Across sites, the domains of program evaluation (cross-site mean, 5.4 on a scale of 1-7) and program adaptation (mean, 5.2) had the highest ratings (indicating a strong finding during program evaluation) and funding stability had the lowest rating (mean, 2.7). Scores varied most across sites in the domains of strategic planning (SD, 0.9) and funding stability (SD, 0.9). Qualitative data revealed key challenges, including how implementation difficulties and externally led implementation can impede planning for sustainability. Program leaders discussed multiple strategies for enhancing capacity within each domain, including capitalizing on the interconnectedness of all domains, such as using evaluation and communication strategies to bolster internal political support throughout the implementation process.
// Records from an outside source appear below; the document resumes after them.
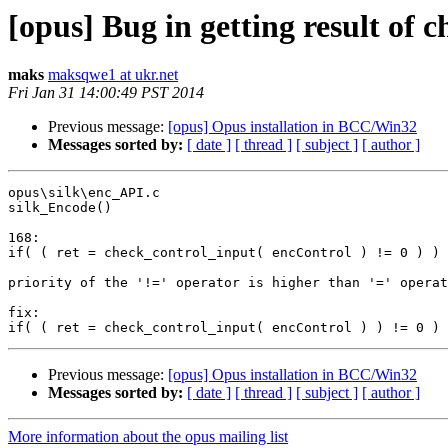
[opus] Bug in getting result of 
maks
maksqwe1 at ukr.net
Fri Jan 31 14:00:49 PST 2014
Previous message:
[opus] Opus installation in BCC/Win32
Messages sorted by:
[ date ]
[ thread ]
[ subject ]
[ author ]
opus\silk\enc_API.c

silk_Encode()

168:

if( ( ret = check_control_input( encControl ) != 0 ) ) 
priority of the '!=' operator is higher than '=' operat
fix:

Previous message:
[opus] Opus installation in BCC/Win32
Messages sorted by:
[ date ]
[ thread ]
[ subject ]
[ author ]
More information about the opus mailing list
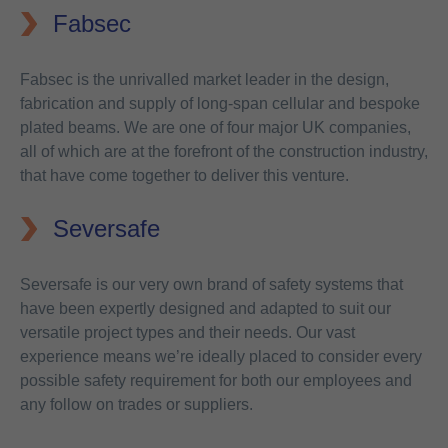
Fabsec
Fabsec is the unrivalled market leader in the design,
fabrication and supply of long-span cellular and bespoke
plated beams. We are one of four major UK companies,
all of which are at the forefront of the construction industry,
that have come together to deliver this venture.
Seversafe
Seversafe is our very own brand of safety systems that
have been expertly designed and adapted to suit our
versatile project types and their needs. Our vast
experience means we’re ideally placed to consider every
possible safety requirement for both our employees and
any follow on trades or suppliers.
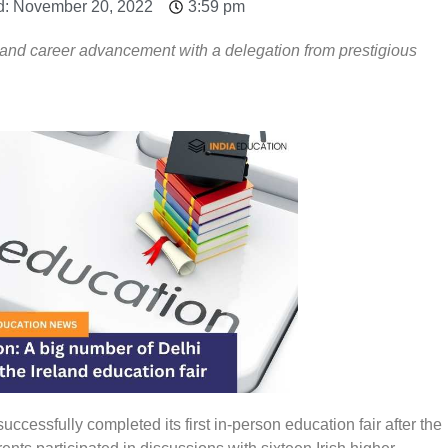
d: November 20, 2022
3:59 pm
and career advancement with a delegation from prestigious
uccessfully completed its first in-person education fair after the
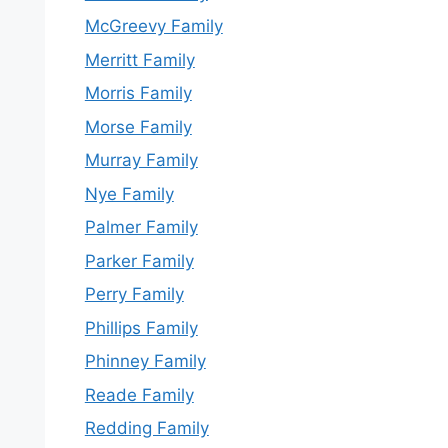
McGreevy Family
Merritt Family
Morris Family
Morse Family
Murray Family
Nye Family
Palmer Family
Parker Family
Perry Family
Phillips Family
Phinney Family
Reade Family
Redding Family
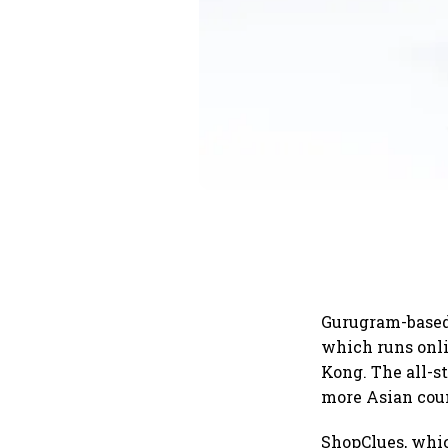
Gurugram-based
which runs onli
Kong. The all-s
more Asian coun
ShopClues, whic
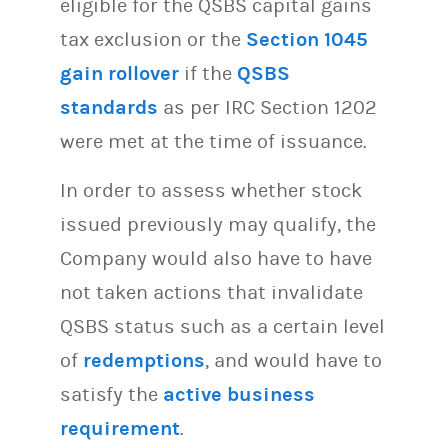
eligible for the QSBS capital gains
tax exclusion or the
Section 1045
gain rollover
if the
QSBS
standards
as per IRC Section 1202
were met at the time of issuance.
In order to assess whether stock
issued previously may qualify, the
Company would also have to have
not taken actions that invalidate
QSBS status such as a certain level
of
redemptions
, and would have to
satisfy the
active business
requirement
.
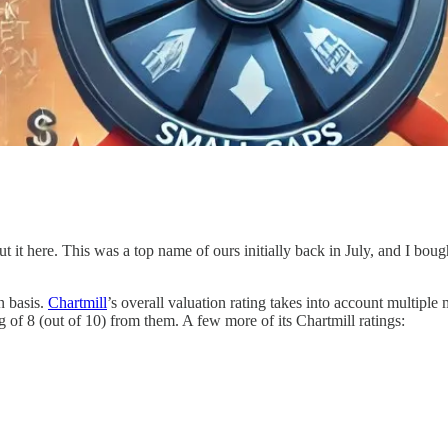
out it here. This was a top name of ours initially back in July, and I boug
n basis.
Chartmill
’s overall valuation rating takes into account multiple
g of 8 (out of 10) from them. A few more of its Chartmill ratings:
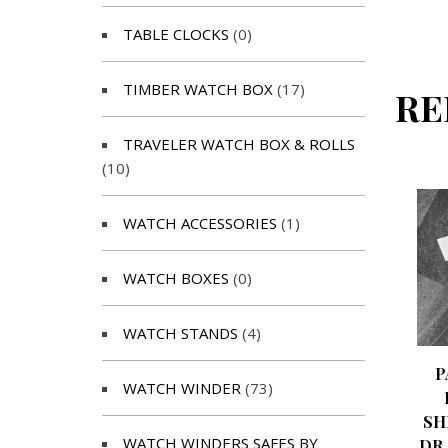
TABLE CLOCKS
(0)
TIMBER WATCH BOX
(17)
RE
TRAVELER WATCH BOX & ROLLS
(10)
WATCH ACCESSORIES
(1)
WATCH BOXES
(0)
WATCH STANDS
(4)
P
WATCH WINDER
(73)
SH
WATCH WINDERS SAFES BY
DR.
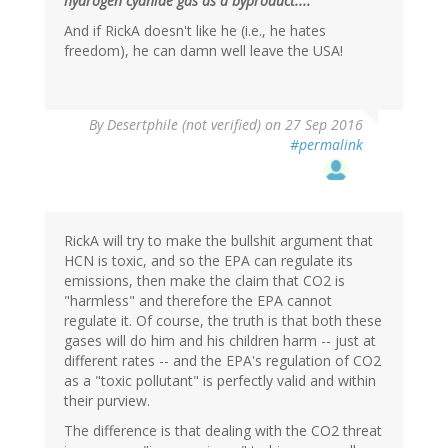
hydrogen cyanide gas as a byproduct...."
And if RickA doesn't like he (i.e., he hates
freedom), he can damn well leave the USA!
In
By
Desertphile (not verified)
on 27 Sep 2016
reply
#permalink
to
by
Brainstorms
(not
verified)
RickA will try to make the bullshit argument that
HCN is toxic, and so the EPA can regulate its
emissions, then make the claim that CO2 is
"harmless" and therefore the EPA cannot
regulate it. Of course, the truth is that both these
gases will do him and his children harm -- just at
different rates -- and the EPA's regulation of CO2
as a "toxic pollutant" is perfectly valid and within
their purview.
The difference is that dealing with the CO2 threat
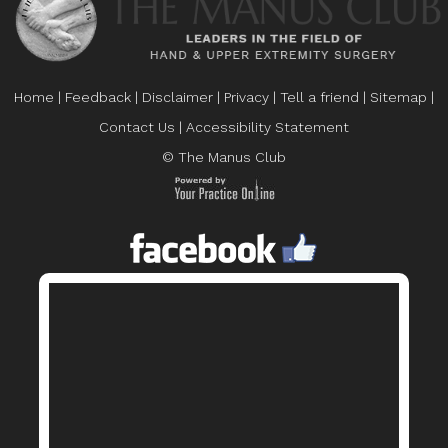
Home
|
Feedback
|
Disclaimer
|
Privacy
|
Tell a friend
|
Sitemap
|
Contact Us
|
Accessibility Statement
© The Manus Club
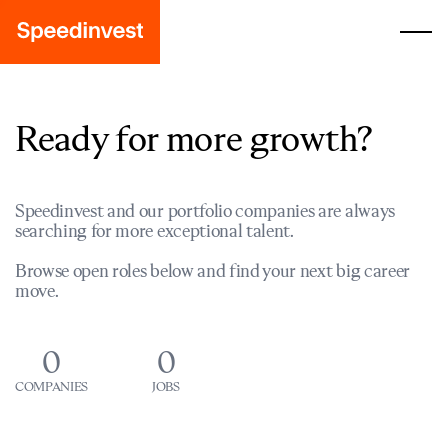
Ready for more growth?
Speedinvest and our portfolio companies are always
searching for more exceptional talent.
Browse open roles below and find your next big career
move.
0
0
COMPANIES
JOBS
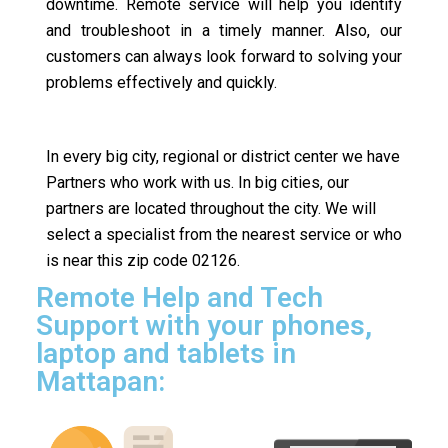
downtime. Remote service will help you identify
and troubleshoot in a timely manner. Also, our
customers can always look forward to solving your
problems effectively and quickly.
In every big city, regional or district center we have
Partners who work with us. In big cities, our
partners are located throughout the city. We will
select a specialist from the nearest service or who
is near this zip code 02126.
Remote Help and Tech
Support with your phones,
laptop and tablets in
Mattapan:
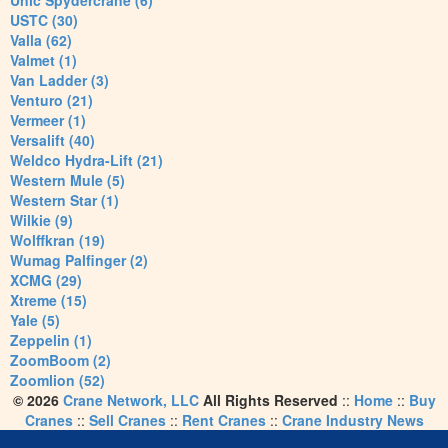
Unic Spydercrane (6)
USTC (30)
Valla (62)
Valmet (1)
Van Ladder (3)
Venturo (21)
Vermeer (1)
Versalift (40)
Weldco Hydra-Lift (21)
Western Mule (5)
Western Star (1)
Wilkie (9)
Wolffkran (19)
Wumag Palfinger (2)
XCMG (29)
Xtreme (15)
Yale (5)
Zeppelin (1)
ZoomBoom (2)
Zoomlion (52)
© 2026
Crane Network, LLC
All Rights Reserved
::
Home
::
Buy
Cranes
::
Sell Cranes
::
Rent Cranes
::
Crane Industry News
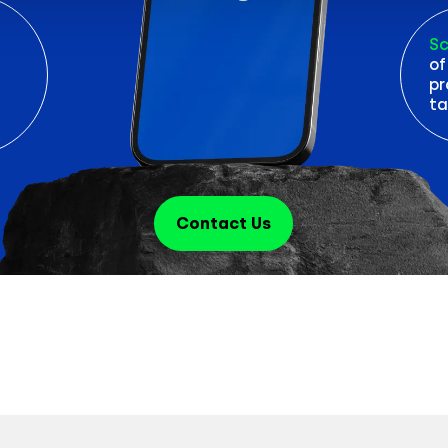
Sc
of
pr
ta
Contact Us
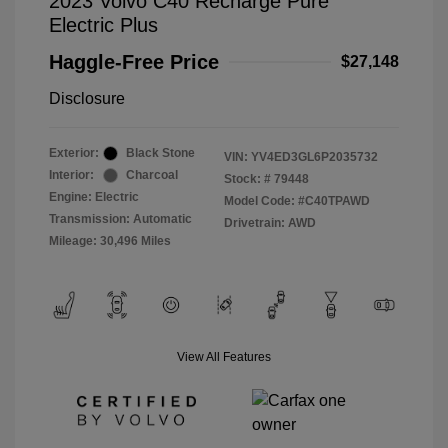
2023 Volvo C40 Recharge Pure
Electric Plus
Haggle-Free Price
$27,148
Disclosure
Exterior:
Black Stone
VIN:
YV4ED3GL6P2035732
Interior:
Charcoal
Stock: #
79448
Engine: Electric
Model Code: #C40TPAWD
Transmission: Automatic
Drivetrain: AWD
Mileage: 30,496 Miles
View All Features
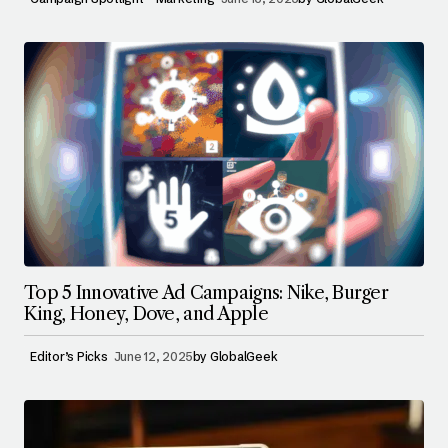
Top 5 Innovative Ad Campaigns: Nike, Burger
King, Honey, Dove, and Apple
Editor’s Picks
June 12, 2025
by
GlobalGeek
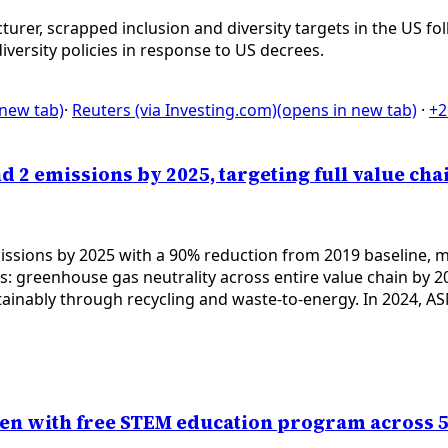
rer, scrapped inclusion and diversity targets in the US f
ersity policies in response to US decrees.
 new tab)
·
Reuters (via Investing.com)
(opens in new tab)
·
+2
d 2 emissions by 2025, targeting full value cha
ssions by 2025 with a 90% reduction from 2019 baseline, mee
greenhouse gas neutrality across entire value chain by 204
inably through recycling and waste-to-energy. In 2024, ASM
en with free STEM education program across 5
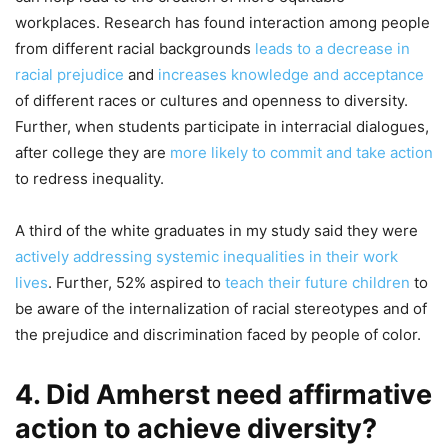
workplaces. Research has found interaction among people
from different racial backgrounds
leads to a decrease in
racial prejudice
and
increases knowledge and acceptance
of different races or cultures and openness to diversity.
Further, when students participate in interracial dialogues,
after college they are
more likely to commit and take action
to redress inequality.
A third of the white graduates in my study said they were
actively addressing systemic inequalities in their work
lives
. Further, 52% aspired to
teach their future children
to
be aware of the internalization of racial stereotypes and of
the prejudice and discrimination faced by people of color.
4. Did Amherst need affirmative
action to achieve diversity?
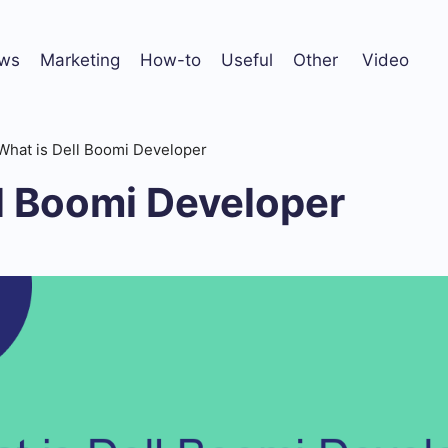
ws
Marketing
How-to
Useful
Other
Video
What is Dell Boomi Developer
l Boomi Developer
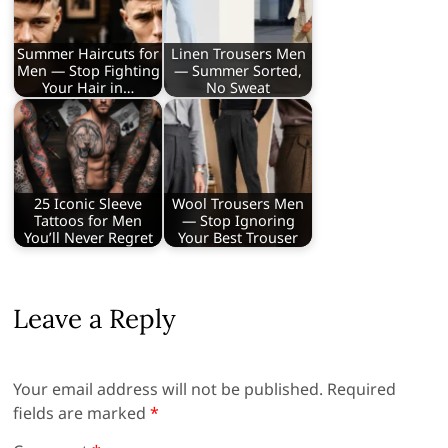
Summer Haircuts for
Linen Trousers Men
Men — Stop Fighting
— Summer Sorted,
Your Hair in…
No Sweat
25 Iconic Sleeve
Wool Trousers Men
Tattoos for Men
— Stop Ignoring
You’ll Never Regret
Your Best Trouser
Leave a Reply
Your email address will not be published.
Required
fields are marked
*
Findings indicating weak and strong domains were consistent with previous findings of studies that used the Program Sustainability Assessment Tool. The addition of qualitative probes yielded detailed data describing capacity strengths, weaknesses, and strategies to increase the likelihood that programs are sustained.
作为一项跨站点评估的一部分,该评估旨在将基于证据的儿科哮喘护理协调干预措施引入低收入社区,我们试图了解在外部资金结束后影响该项目预期可持续性的因素。
我们向4个项目点的12名关键信息提供者发放了公共卫生系统科学中心的项目可持续性评估工具,这是一个包含40个项目的工具,用于评估可持续性能力的8个领域。我们为每个领域开发了开放式探究问题。我们检查了各站点特定领域和总体领域得分的模式,并对定性数据进行编码,以确定每个领域的挑战和策略。
在各个站点中,项目评估领域(跨站点平均得分,1 - 7分制中为5.4)和项目适应性领域(平均得分,5.2)的评分最高(表明在项目评估期间有强有力的发现),而资金稳定性评分最低(平均得分,2.7)。战略规划领域(标准差,0.9)和资金稳定性领域(标准差,0.9)在各站点间得分差异最大。定性数据揭示了关键挑战,包括实施困难以及外部主导的实施如何阻碍可持续性规划。项目负责人讨论了在每个领域增强能力的多种策略,包括利用所有领域的相互关联性,例如在整个实施过程中运用评估和沟通策略来加强内部政治支持。
表明强弱领域的研究结果与之前使用项目可持续性评估工具的研究结果一致。添加定性探究问题产生了详细数据,描述了能力优势、劣势以及增加项目持续可能性的策略。